Morgens will ich meine Lieblingsjeans anziehen. Je höher ich sie ziehe, desto enger wird es. Mist! Es wäre wirklich gut, wenn ich nicht mehr so viel Schokolade essen würde! – „Fünf Portionen Obst und Gemüse pro Tag!“ Höre ich den Rat eines Diätgurus in meinen Ohren. Ja, das wär sicher gut für mich, grummele ich in mich hinein.
Als ich mein Fahrrad aus dem Keller hole, kann ich es kaum raus schieben, zu viel Zeug steht im Weg. Ich müsste unbedingt mal den Keller ausmisten! Ich höre meinen Vater reden: “Du könntest dich echt mal befreien von dem ganzen Kram, der sich da so angesammelt hat. Du kannst ja auch an keinem Sperrmüllhaufen vorbeigehen… Simplify-your-life!“
Jaja, diesen Urlaub schaffe ich es, ganz bestimmt. Apropos Urlaub: Ich darf auf keinen Fall vergessen, Tante Irma und meine Oma anzurufen, ohne Zeitdruck im Nacken. Und Ricarda und Yvonne und Mareike, die muss ich auch unbedingt mal anrufen… Man muss seine Freundschaften ja pflegen! Im Alltag komme ich kaum dazu. Das muss ich mir unbedingt alles aufschreiben, wenn ich nur den Kuli in meiner Handtasche finden würde. Wo ist der nur? Ach, was mach ich hier eigentlich?!! Eine To-Do-Liste für meine Urlaubswochen? Schießt es durch meinen Kopf. Ja, genau das brauche ich. Endlich hab ich dann mal Zeit für alles, wofür die Zeit sonst nicht reicht. Das wird ein gutes Gefühl! Endlich Häkchen dahinter setzten, oder noch besser Punkt für Punkt: DURCHSTREICHEN!

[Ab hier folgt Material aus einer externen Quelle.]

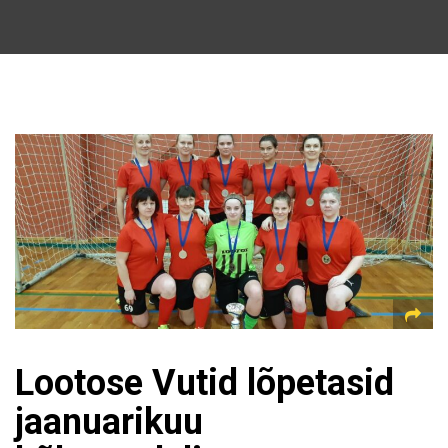
Lootose Vutid lõpetasid
jaanuarikuu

Ich mach mich auf den Weg zur Arbeit. Aber unterwegs wird die Vorfreude auf meinen Urlaub immer kleiner. Will ich wirklich während meiner Urlaubszeit an meinen Beziehungen „arbeiten“ und in meine Gesundheit und Wohnung „investieren“? Ist das der einzige und richtige Zeitpunkt dafür? Eine andere Stimme wird in mir laut. „Man muss wenigstens dafür sorgen, dass alles gut in Schuss bleibt!“ ermahnt mich mein Pflichtgefühl. In mir rebelliert es: “Aber Urlaub ist keine Zeit um etwas abzuarbeiten, was ich sonst nicht geschafft hab!“, „Aber dann, dann… wird das alles nix mit deinen guten Vorsätzen!“ hält meine Lebenserfahrung triumphierend dagegen. Ich radele an einem großen Plakat vorbei – Der Slogan: „Mal ehrlich, was zählt ist doch nur die Leistung!“ natürlich eine Versicherungswerbung. Ja, ja, ja, schon verstanden, ich fahre schneller, wütend trete ich in die Pedale. Was zählt! Hah! Was zählt, was zählt, geht es durch meinen Kopf, ich höre auf zu treten, es geht bergab. Was zählt eigentlich wirklich? Wovon hängt mein Leben ab, was ist jetzt wirklich wichtig für mich?
Mit diesen Gedanken schließe ich mein Fahrrad an und betrete das Gemeindebüro. Im Flur blinkt mich dieses bunte Plakat an mit einem Bibelzitat. Ich seh`s sofort an der Bibelstelle, jetzt will der Apostel Paulus mir auch noch in meine Urlaubsplanung reinreden!
„Durch Gottes Gnade bin ich, was ich bin.“ (1. Korinther 15,10)
Sagt Paulus. Das sitzt. Der Satz gilt auch für mich. Das zählt jetzt für mich, das muss ich annehmen lernen: Ich bin, was ich bin, gut genug, mein Leben ist gut genug. Ich muss aufhören immer rumzurödeln. Ich brauche einen Urlaub, in dem ich auch mal nix machen kann. Außer vielleicht im Liegestuhl liegen. Damit mir Gottes Gnade wieder bewusst wird. Ich bin geschaffen als ein Ebenbild Gottes, liebenswert und frei für mein Leben und das Leben anderer. Das ist schon geschafft. Das kann ich niemals wieder verlieren. Deshalb kann ich auch nichts tun, um es zu erhalten. Langsam fällt mir das alles wieder ein. Ich kann gar nichts dazu tun. Wenn ich das vergesse, dann arbeite und bemühe mich, aber werde dabei ganz müde. Und das in meiner freien Zeit! Ich glaub, ich muss meine Urlaubsplanung ändern…oder einfach meine ganze To-Do-Liste DURCHSTREICHEN!